Task brief
Your answer must be the full set of records, copied exactly, with no pictures in it.

↓

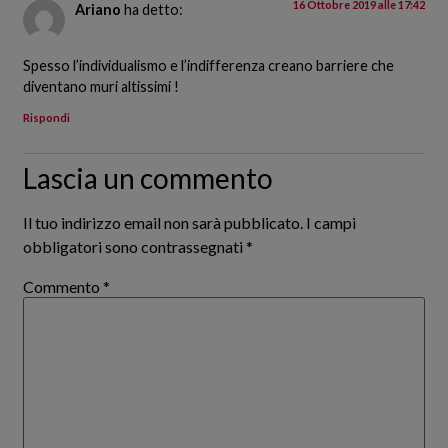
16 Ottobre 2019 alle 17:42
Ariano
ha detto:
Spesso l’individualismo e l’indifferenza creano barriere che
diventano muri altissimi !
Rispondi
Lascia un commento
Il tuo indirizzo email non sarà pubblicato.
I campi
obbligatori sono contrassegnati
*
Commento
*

↑

Result of this exercise
16 Ottobre 2019 alle 17:42
Ariano
ha detto:
Spesso l’individualismo e l’indifferenza creano barriere che
diventano muri altissimi !
Rispondi
Lascia un commento
Il tuo indirizzo email non sarà pubblicato.
I campi
obbligatori sono contrassegnati
*
Commento
*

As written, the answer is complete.